④ Total potential · Stationary condition · Critical load

Total potential:

$$ E_{\mathrm P} \;=\; U \;+\; U_{\mathrm P1} \;+\; U_{\mathrm P2} \;=\; \dfrac{4\, EI\, l}{3}\, a_{1}^{2} \;-\; \dfrac{22\, F_{\mathrm P}\, l^{3}}{45}\, a_{1}^{2} $$

(11.4-19)

where $-\tfrac{2}{9}-\tfrac{4}{15} = -\tfrac{22}{45}$

From $\mathrm d E_{\mathrm P}/\mathrm d a_{1} = 0$:

$$ \left(\dfrac{4\, EI\, l}{3} \;-\; \dfrac{22\, F_{\mathrm P}\, l^{3}}{45}\right) a_{1} \;=\; 0 $$

(11.4-20)

With $a_{1} \ne 0$ we solve

$$ F_{\mathrm{Pcr}} \;=\; \dfrac{30\, EI}{11\, l^{2}} \;\approx\; 2.727\,\dfrac{EI}{l^{2}} $$

(11.4-21)

About 0.78% above the static-method exact value $2.706\, EI/l^{2}$

Comparison of the two methods

For the same frame problem, the static method (§11-3) requires solving a transcendental stability equation; the energy method (this section) is purely algebraic. Although the energy result is 0.78% higher, the computational effort is dramatically lower — the advantage grows with problem complexity.

11.4.6

Accuracy · The energy method always over-estimates

Accuracy

$F_{\mathrm{Pcr}}$ from the true buckled shape is the exact value; $F_{\mathrm{Pcr}}$ from any assumed shape is generally higher than the exact value. The reason: the assumed shape is only a subset of all possible buckled configurations — effectively imposing additional constraints, which raises the system's resistance to buckling.

Anim. 11.4.6-a

Improving accuracy

Choose a trial function closer to the real shape — the cantilever's cosine first term is exact;
Add more terms — if $n+1$ terms give essentially the same answer as $n$, the estimate is near exact;
The trial function must satisfy the displacement BCs; satisfying force BCs is a bonus;
Ritz gives an upper-bound estimate of $F_{\mathrm{Pcr}}$ — unsafe in design; apply a safety factor.

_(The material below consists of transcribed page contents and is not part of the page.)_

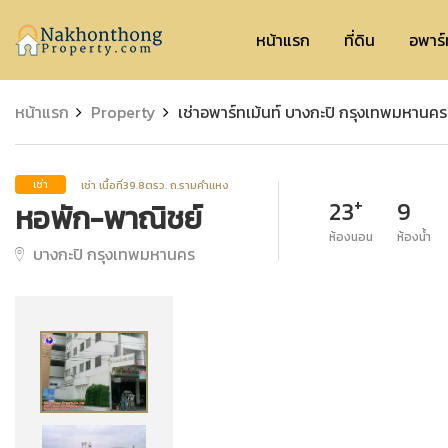
Nakhonthong
หน้าแรก
ที่ดิน
อพาร์
หน้าแรก
Property
เช่าอพาร์ทเม้นท์ บางกะปิ กรุงเทพมหานคร
เช่า เนื้อที่39.8ตรว. ถ.รามคำแหง
เช่า
+
23
9
หอพัก-พาณิชย์
ห้องนอน
ห้องน้ำ
บางกะปิ กรุงเทพมหานคร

Question · Why does using M (not $y''$) in (11-14) give higher accuracy?

For variant (4) $y = a_{1} x^{2}$, if we write $M = F_{\mathrm P}(a_{1} l^{2} - y)$ and use $U = \int M^{2}/(2EI)\,\mathrm d x$ (Eq. 11-14) instead of the $y''$ form (Eq. 11-15), we get $F_{\mathrm{Pcr}} = 2.5\, EI/l^{2}$, error only 1.32% (same as variant (2))!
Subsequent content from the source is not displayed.